The only other time the first scoring play of the Super Bowl was a safety was when a fumbled hand-off in Super Bowl IX forced legendary Vikings quarterback Fran Tarkenton to jump on a ball in his own end zone. While this year’s safety also involved a hall of fame quarterback [presumably], it came via a penalty after Tom Brady threw a ball deep downfield to no one and got flagged for intentional grounding in the end zone, an automatic safety.

That intentional grounding was not unlike the bankruptcy of AMR Corp. (AMR), the parent company that owns American Airlines, which had to file for Chapter 11 bankruptcy protection on Nov. 29th of last year. American Airlines was already down almost 80 percent on the year, with excessive labor costs and the rising price of fuel hitting the airline hard.

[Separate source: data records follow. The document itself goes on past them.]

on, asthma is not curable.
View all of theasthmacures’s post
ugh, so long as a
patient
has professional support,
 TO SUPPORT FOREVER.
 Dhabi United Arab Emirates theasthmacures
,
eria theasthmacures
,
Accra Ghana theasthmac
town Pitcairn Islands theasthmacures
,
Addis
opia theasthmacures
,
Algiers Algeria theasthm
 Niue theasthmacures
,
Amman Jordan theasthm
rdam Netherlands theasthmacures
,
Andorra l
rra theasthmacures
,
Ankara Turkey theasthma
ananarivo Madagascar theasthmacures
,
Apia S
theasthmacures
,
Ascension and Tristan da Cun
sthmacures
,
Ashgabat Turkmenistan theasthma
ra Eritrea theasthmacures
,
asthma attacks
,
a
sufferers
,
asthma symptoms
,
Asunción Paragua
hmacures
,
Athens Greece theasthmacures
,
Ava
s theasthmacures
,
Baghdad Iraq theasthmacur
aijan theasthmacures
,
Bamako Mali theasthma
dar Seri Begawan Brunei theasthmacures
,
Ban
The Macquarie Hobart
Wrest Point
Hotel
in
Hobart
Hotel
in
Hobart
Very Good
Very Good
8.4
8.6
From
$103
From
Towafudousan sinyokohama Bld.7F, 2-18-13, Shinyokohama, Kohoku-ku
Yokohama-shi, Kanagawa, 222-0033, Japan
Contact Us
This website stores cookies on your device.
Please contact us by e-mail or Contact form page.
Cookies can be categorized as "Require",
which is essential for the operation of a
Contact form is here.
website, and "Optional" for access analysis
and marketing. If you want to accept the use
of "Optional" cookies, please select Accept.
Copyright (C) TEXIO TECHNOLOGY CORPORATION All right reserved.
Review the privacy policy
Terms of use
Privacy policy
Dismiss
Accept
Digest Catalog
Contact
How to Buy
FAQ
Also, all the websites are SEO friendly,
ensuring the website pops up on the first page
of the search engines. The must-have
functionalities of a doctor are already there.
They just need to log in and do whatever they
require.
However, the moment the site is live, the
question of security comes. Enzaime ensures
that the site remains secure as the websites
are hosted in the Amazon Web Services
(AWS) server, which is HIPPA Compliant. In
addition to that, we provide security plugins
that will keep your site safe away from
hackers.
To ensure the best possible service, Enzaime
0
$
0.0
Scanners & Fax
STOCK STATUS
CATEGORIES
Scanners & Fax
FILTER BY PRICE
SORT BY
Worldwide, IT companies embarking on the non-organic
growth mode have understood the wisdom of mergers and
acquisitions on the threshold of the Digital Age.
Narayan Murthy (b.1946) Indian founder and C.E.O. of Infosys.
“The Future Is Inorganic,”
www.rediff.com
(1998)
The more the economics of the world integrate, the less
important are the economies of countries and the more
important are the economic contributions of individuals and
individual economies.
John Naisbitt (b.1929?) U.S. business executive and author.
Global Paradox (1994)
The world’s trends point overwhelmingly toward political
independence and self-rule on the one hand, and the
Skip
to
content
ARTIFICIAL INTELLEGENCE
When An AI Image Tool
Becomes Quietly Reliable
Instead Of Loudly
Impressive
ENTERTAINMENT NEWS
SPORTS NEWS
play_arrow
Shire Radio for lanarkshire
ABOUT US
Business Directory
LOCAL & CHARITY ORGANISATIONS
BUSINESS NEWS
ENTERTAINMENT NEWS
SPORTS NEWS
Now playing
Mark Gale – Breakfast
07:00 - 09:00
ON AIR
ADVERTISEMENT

However, the share price has doubled since the sell-off surrounding the bankruptcy amid beliefs that American could become profitable after trimming costs and renegotiating labor contracts as well as rumors that US Airways (LCC) could be interested in purchasing American.

Pats Storm Back

Despite falling behind 9-0 after a 2-yard TD pass from Eli Manning to Victor Cruz, the Patriots rallied hard, scoring 17 straight points to cease the lead early in the second half. The Pats certainly started the second half off great before ultimately losing a handle on the game. Not unlike Netflix (NFLX), which was riding high in June of last year before a series of well-documented missteps led to a massive sell-0ff of the company’s shares. Like the Patriots, Netflix could be a once-mighty performer that’s starting to show its age. Verizon (VZ) announced plans today to partner with Coinstar’s (CSTR) Redbox to create a streaming video service to rival Netflix. This represents another competitor entering the marketplace even as Netflix is watching costs for its new content soar.

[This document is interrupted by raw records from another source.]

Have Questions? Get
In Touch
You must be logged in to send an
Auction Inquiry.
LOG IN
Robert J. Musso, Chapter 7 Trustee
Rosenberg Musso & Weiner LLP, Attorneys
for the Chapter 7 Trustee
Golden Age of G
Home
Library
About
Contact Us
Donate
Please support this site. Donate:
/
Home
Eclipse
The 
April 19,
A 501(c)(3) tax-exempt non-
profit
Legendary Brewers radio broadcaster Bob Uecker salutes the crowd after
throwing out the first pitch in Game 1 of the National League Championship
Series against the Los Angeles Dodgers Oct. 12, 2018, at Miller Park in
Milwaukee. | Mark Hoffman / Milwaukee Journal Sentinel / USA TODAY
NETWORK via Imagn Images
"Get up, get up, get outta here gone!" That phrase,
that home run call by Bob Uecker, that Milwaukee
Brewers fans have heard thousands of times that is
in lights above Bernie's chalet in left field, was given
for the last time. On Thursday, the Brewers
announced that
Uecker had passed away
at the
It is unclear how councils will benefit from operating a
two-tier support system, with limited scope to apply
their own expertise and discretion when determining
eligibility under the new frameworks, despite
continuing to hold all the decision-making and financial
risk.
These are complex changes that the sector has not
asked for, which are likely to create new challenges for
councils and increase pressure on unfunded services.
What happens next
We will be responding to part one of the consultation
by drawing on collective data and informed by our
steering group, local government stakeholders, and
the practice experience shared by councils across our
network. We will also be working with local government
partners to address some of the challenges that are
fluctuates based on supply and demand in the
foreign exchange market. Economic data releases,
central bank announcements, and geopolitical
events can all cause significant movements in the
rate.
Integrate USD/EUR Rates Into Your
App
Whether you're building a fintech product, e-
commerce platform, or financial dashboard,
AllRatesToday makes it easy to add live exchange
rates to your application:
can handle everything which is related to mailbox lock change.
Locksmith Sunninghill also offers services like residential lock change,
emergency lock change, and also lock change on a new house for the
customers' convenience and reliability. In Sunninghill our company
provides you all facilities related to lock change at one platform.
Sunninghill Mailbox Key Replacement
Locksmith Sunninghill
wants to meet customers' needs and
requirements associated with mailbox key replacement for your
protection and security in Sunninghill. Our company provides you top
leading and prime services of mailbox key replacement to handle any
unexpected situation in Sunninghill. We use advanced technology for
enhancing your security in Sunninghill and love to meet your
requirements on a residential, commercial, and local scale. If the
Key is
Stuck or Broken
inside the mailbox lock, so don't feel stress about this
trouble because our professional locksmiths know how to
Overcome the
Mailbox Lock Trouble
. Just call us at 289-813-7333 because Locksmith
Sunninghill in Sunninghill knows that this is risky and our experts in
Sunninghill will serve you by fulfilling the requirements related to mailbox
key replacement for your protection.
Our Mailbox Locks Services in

Dropped Pass Proves Costly

One of the most discussed plays of the game last night was a costly drop on a potential first-down pass by the Patriots’ usually sure-handed Wes Welker. Welker may be getting too much blame given that he was wide open and Brady threw above and behind him, but the harsh nature of the public eye is such that Welker will likely bear the brunt of the blame. Of course, when discussing costly drops, Welker’s pales in comparison to what happened to Google (GOOG) in January. A disappointing earnings report meant that the internet giant took a hit and share fell over 10 percent in January. That’s a resulting loss of almost $22 billion is the company’s market cap. With Facebook, Google’s biggest competitor for internet dominance, recently filing for its much ballyhooed IPO, the Mountain View, CA company can’t be happy about the slip.

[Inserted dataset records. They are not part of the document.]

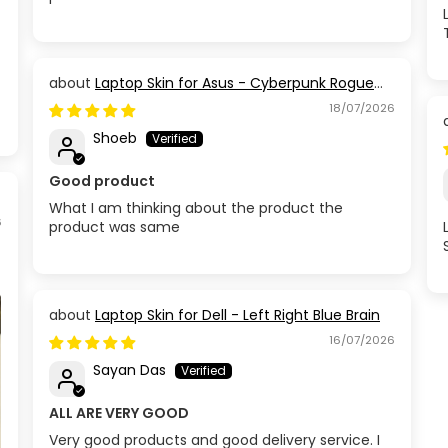
Laptop Skin for Asus - Cyberpunk Rogue
Circuit
18/07/2026
Shoeb
Good product
What I am thinking about the product the
6
product was same
Laptop Skin for Dell - Left Right Blue Brain
16/07/2026
Sayan Das
ALL ARE VERY GOOD
Very good products and good delivery service. I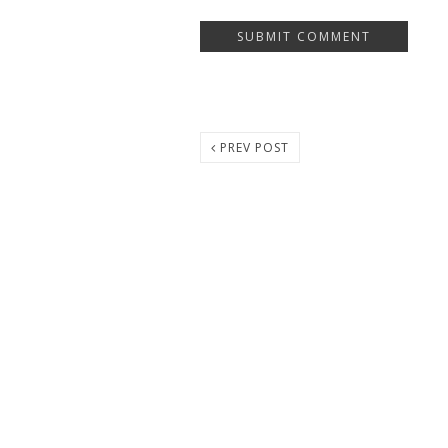
PREV POST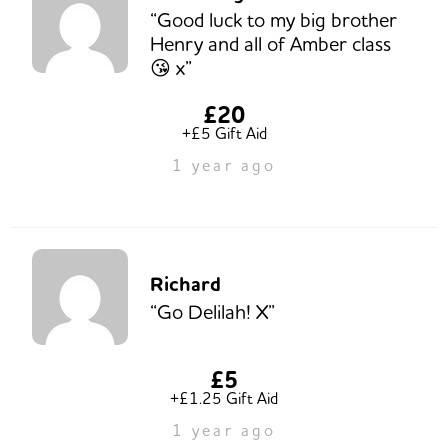
“Good luck to my big brother
Henry and all of Amber class
😘 x”
£20
+£5 Gift Aid
1 year ago
Richard
“Go Delilah! X”
£5
+£1.25 Gift Aid
1 year ago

Eli Manning Delivers Another Brilliant Play

Of course, the other talked-about play was the brilliant pass and catch between Eli Manning and Mario Manningham on the Giants’ final drive of the game. Eli delivered a perfectly thrown pass to the sidelines where Manningham made an incredible catch to move the Giants 38 yards down the field on a drive that would ultimately produce the game-winning score. It was a superb catch at just the right time. However, any investor who caught Green Mountain Coffee Roasters (GMCR) after the huge sell-off following last November’s earnings miss is likely pretty pleased with themselves as well. Green Mountain had been a serious battleground stock for month afters Greenlight Capital’s (GLRE) David Einhorn publicly declared a short on the stock and claimed the company was making accounting errors.  When a quarterly report showed earnings to be off, Green Mountain shares plummeted.  However, since that fateful day, the company is up almost 70 percent, with a 30 percent boost coming in January after a solid quarterly earnings report.

You could say that Green Mountain were real underdogs going into January. Not unlike the scrappy 9-7 Giants at the start of the playoffs. But that, of course, would be reversing the direction of the similes/metaphors.

What were your favorite Super Bowl/financial news connections from Sunday’s big game?